I do understand that, lg, just not why changing your mind should increase your chances of winning. When Derren Brown explained it, i understood it perfectly all the way through. Then got to the end and thought - what??! :-)

@ Pixie - I can give you another webpage which goes through the problem in some detail. Once read I think it does become clear.

Only 1/3 times is your initial guess going to be the right one. That's the best chance you have at that point. This also means that you are going to be wrong 2 out of 3 times with your initial choice.

Have a read, if you fancy it, see it that page makes it any clearer, rather than me trying to restate it here ;)

http://montyhallproblem.com/

(And apologies if this link has already been posted; I did not read through all posts exhaustively first)

Thank you, LG, i have read that link very carefully. It is exactly the way i saw derren brown describe it. I'm clearly very dense though, because when he said

//behind any two doors considered together, the probability of there being a prize is 2/3.//
(written alone in bold). I still see that as a 50/50 probability, no matter how many doors you started off with, this is what you know now. I fully accept I'm just too stupid to understand it and if i am ever on Deal or No Deal, i will swap:-)

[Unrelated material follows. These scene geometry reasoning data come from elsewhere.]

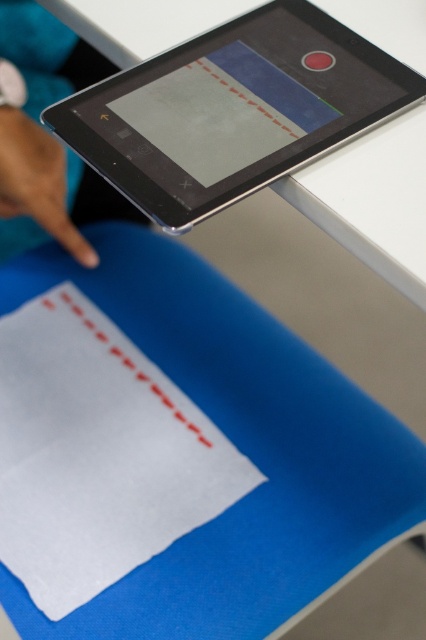 From the picture: Does matte black tablet at upper center have a greater height compared to matte skin hand at upper left?

Yes.

Is matte black tablet at upper center above matte skin hand at upper left?

Yes, matte black tablet at upper center is above matte skin hand at upper left.

The image size is (426, 640). What are the coordinates of `matte black tablet at upper center` in the screenshot? It's located at (232, 109).

Where is `white matte paper at lower left`? The height and width of the screenshot is (640, 426). white matte paper at lower left is located at coordinates (97, 452).

Can you confirm if white matte paper at lower left is smaller than matte black tablet at upper center?

Actually, white matte paper at lower left might be larger than matte black tablet at upper center.

Does point (143, 480) come farther from viewer compared to point (342, 74)?

Yes, point (143, 480) is farther from viewer.

In order to click on white matte paper at lower left in this screenshot , I will do `click(97, 452)`.

Measure the distance between point (x=149, y=525) and camera.

36.19 inches

Is white matte paper at lower left further to the viewer compared to matte skin hand at upper left?

That is False.

Between point (58, 433) and point (92, 259), which one is positioned in front?

Point (58, 433) is more forward.

At what (x,y) coordinates should I click in order to perform the action: click on white matte paper at lower left. Please return your answer as a coordinate pair (x, y). This screenshot has width=426, height=640. Looking at the image, I should click on (97, 452). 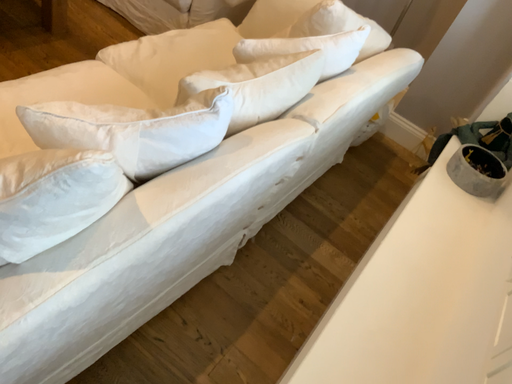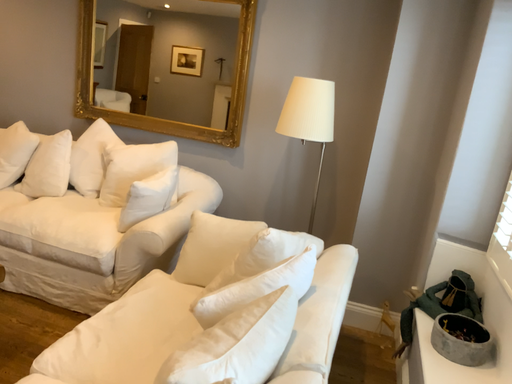 Question: Which way did the camera rotate in the video?

Choices:
 (A) rotated right
 (B) rotated left

Answer: (A) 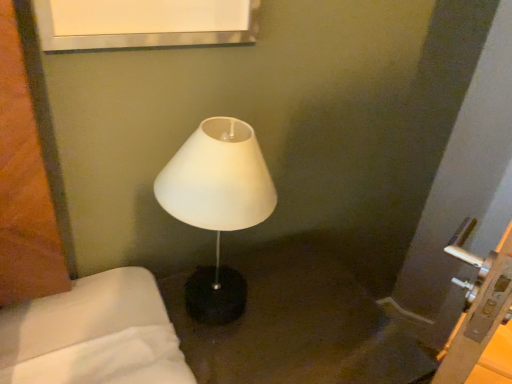 Find the location of a particular element. Image resolution: width=512 pixels, height=384 pixels. white matte lamp at center is located at coordinates (217, 206).

Describe the element at coordinates (217, 206) in the screenshot. I see `white matte lamp at center` at that location.

What is the approximate width of white matte lamp at center?

It is 10.85 inches.

The width and height of the screenshot is (512, 384). What are the coordinates of `white matte lamp at center` in the screenshot? It's located at (217, 206). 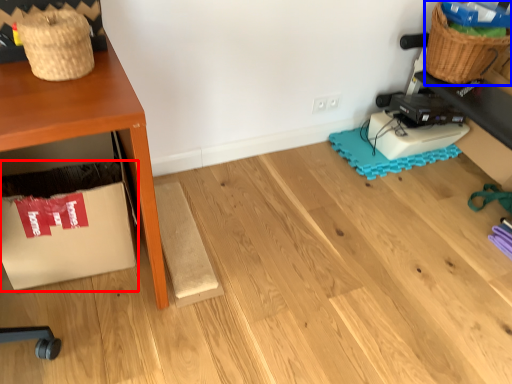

But i do find it frustrating that i just can't accept that two closed doors ever have a probability of 2/3. I did get an A in A-level Maths, but you wouldn't think so!

I thought A-Level Maths was becoming a trifle easier, pixie! But you don’t have to worry about maths. This is simply a matter of logic.

An understanding of this is easier to gain if you follow the idea suggested by ellipsis earlier: expand the game to 10,000 doors. You choose one (and so have a 1 in 10,000 chance of choosing the winner). The host then reveals another 9,998 losers. You now have the choice of sticking with your original choice (which, remember, had a one in 10,000 chance of being the winner) or changing to the one remaining door. Do you still think the odds you now have are 50:50? Of course not. The host has provided you with 9,998 losers from the original choice of 10,000. If you originally chose correctly (remember, 1 chance in 10,000) you would lose if you switched. If you did not originally choose correctly (9,999 chances in 10,000) you would win if you switched. The game’s original odds do not change by the opening of the losing doors - your chances of choosing the winner originally are still 1 in 10,000. And the chances of the winner being behind one of the other doors is still 9,999 in 10,000. All that has happened is that you have subsequently been provided with information that all the other doors bar one are losers. The odds of either of those doors being the winner is not 50:50. The odds of your original choice being the winner is 1 in 10,000. The odds of the winner being ANY ONE of the others is 9,999 in 10,000. So effectively by switching you are taking those odds, except that 9.998 of your choices have been thoughfully eliminated by Monty.

Is that any easier?

Ermmm... Thank you for the explanation, new judge. I still see that if there are 1000 doors, 998 are opened an shown to be empty, the remaining two are 50/50. Obviously, i must be wrong, but I'm convinced still that the odds must change, the fewer choices that are left. It doesn't matter if you start with a million doors, when you are down to two and the prize is behind one, you are equally likely to get it right or wrong. It shouldn't matter how many are "ruled out". I am happy to accept the explanation by all those more knowledgeable than me. I just wish i could actually understand why.

LG, this has been explained a number of times for anyone who has read the thread.

If there are three doors to chose from, the odds are obviously twice as good that the Caddy waits behind one of the two doors not initially chosen. Having then been shown which of these two doors it's not behind in no way alters the 2/3 likelihood of the Caddy being behind the other door.